Pull out every line with the word "Michelle" from the entries below.

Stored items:

============================================================

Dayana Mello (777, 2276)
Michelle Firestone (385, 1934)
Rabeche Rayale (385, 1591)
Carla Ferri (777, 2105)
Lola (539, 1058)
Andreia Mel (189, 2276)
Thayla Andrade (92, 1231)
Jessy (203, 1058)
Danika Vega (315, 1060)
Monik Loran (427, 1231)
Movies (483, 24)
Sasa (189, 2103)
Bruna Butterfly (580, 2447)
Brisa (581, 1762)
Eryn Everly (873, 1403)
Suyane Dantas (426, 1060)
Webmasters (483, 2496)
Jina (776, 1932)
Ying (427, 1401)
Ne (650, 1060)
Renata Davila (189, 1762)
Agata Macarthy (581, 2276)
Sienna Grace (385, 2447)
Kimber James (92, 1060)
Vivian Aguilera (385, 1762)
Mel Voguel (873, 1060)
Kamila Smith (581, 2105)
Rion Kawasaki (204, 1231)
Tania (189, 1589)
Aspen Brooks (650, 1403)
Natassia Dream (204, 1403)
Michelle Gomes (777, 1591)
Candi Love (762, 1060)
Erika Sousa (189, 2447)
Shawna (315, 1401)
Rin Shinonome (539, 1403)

============================================================

## Result:
Michelle Firestone (385, 1934)
Michelle Gomes (777, 1591)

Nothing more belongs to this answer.